The Spokane local issued a song card featuring four selections in 1906. The sold for a penny, but most were probably handed out for free at the street meeting. The card featured already familiar labor songs and one original— Harry “Haywire Mac” McClintock’s Hallelujah, I’m a Bum. McClintock was a former Texas cowboy, harvest worker, and hobo who had become a lumber worker while also working as a musician in saloons. The song was originally written in the 1890’s but was popular with all sorts of migratory workers. McClintock also penned another popular Hobo song, The Big Rock Candy Mountain.
A rare and battered copy of the Songbook's first edition published by the Spokane, Washington IWW local.

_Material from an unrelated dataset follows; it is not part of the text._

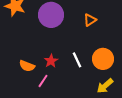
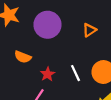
orange semicircle: (27, 66) -> (23, 57), moved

The song cards were so successful that the local decided to assemble and sell a small songbook designed to easily fit into a shirt pocket. It sold for 10¢, not an insignificant sum in those days when a dime could generally buy a meal at Skid Road diners, but not a prohibitive one. The first edition did not have the now familiar red cover but did have red lettering. The songbook hit the streets in January of 1909 and was an immediate success. The book’s official title was a mouthful—Songs of the Workers, on the Road, in the Jungles, and in the Shops – Songs to Fan the Flames of Discontent. Subsequent editions shortened that to Songs of the Workers and/or Songs of the IWW to Fan the Flames of Discontent. Three editions were printed in Spokane over the next three years and were bound in heavy red stock, giving it the enduring nickname, The Little Red Song Book. But that title appeared on only two of the subsequent 38 official editions.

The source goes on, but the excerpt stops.